Work to be completed. Given the records below, pull every line with the word "Banggai" into the answer.

(Records from a data collection)
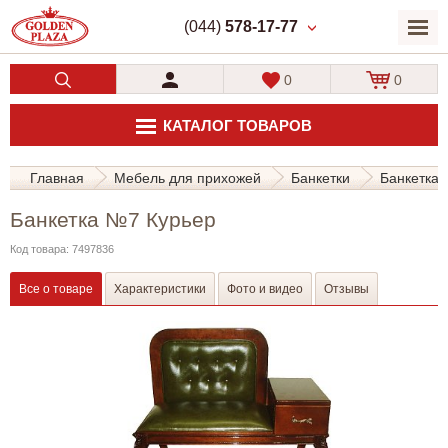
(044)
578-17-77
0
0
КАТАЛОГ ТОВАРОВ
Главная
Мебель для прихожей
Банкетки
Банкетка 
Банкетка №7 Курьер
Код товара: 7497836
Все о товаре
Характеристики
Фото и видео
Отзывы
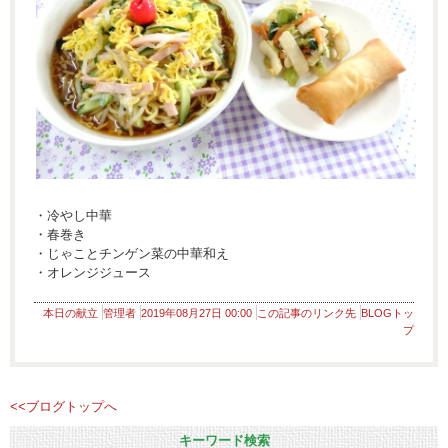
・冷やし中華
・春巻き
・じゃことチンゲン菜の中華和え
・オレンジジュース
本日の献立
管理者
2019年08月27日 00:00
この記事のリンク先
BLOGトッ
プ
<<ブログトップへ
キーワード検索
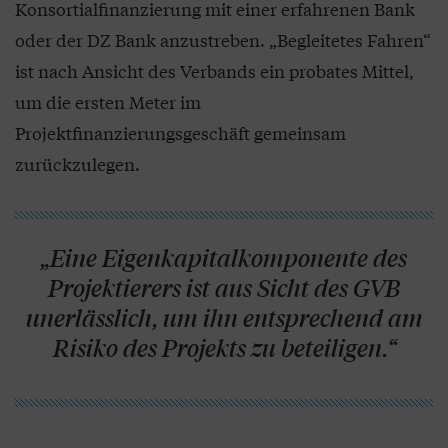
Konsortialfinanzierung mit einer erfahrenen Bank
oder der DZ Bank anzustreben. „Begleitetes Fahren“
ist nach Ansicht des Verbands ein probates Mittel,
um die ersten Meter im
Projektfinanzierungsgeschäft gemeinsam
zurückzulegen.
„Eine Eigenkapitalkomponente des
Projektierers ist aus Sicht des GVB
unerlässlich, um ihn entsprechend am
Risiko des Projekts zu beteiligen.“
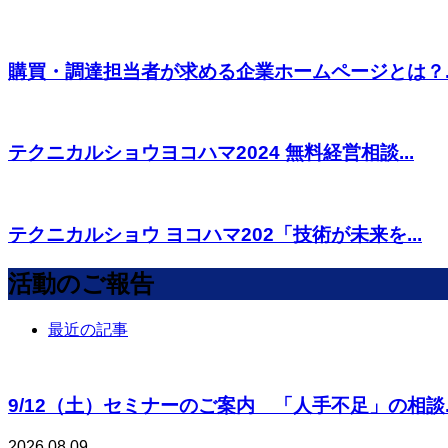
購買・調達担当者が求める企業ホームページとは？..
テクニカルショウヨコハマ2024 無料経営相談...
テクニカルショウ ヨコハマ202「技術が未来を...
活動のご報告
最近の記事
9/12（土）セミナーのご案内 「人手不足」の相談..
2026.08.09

...

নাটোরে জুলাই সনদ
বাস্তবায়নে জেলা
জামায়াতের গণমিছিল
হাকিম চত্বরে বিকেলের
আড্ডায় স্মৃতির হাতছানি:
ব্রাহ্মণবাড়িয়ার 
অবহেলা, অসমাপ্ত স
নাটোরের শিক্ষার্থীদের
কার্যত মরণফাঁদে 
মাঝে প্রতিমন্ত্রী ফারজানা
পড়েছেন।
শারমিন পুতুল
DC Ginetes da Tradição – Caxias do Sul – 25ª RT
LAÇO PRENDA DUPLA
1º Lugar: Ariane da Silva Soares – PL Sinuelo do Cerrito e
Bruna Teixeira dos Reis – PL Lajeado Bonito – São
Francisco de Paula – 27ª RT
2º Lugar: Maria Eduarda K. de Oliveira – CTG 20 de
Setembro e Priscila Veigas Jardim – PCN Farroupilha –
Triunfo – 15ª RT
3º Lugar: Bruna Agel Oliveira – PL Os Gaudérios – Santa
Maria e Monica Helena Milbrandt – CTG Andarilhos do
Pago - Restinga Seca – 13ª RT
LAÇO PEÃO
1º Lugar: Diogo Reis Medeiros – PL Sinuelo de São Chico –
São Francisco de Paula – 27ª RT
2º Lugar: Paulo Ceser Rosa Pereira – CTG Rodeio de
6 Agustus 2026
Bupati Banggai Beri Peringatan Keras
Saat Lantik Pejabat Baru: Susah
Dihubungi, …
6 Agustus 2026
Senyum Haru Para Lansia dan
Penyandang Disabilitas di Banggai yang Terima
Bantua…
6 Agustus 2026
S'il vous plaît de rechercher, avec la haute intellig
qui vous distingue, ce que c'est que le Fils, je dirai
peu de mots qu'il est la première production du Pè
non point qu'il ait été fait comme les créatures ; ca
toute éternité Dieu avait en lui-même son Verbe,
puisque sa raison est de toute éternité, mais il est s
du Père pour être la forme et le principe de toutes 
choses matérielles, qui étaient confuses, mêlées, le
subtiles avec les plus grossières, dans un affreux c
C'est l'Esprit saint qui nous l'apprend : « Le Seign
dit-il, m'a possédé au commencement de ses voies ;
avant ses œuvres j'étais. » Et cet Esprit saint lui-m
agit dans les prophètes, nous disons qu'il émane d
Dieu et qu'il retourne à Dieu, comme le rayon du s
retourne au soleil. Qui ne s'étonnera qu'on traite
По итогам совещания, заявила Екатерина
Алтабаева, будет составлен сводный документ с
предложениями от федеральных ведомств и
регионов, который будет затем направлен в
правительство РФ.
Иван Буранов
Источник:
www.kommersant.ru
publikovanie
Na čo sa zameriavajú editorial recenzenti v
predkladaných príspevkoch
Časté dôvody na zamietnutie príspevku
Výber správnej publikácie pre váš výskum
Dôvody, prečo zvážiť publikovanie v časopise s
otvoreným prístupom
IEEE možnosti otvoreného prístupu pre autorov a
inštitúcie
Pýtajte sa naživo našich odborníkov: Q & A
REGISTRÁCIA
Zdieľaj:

Reply.
Bupati Banggai Beri Peringatan Keras
Penyandang Disabilitas di Banggai yang Terima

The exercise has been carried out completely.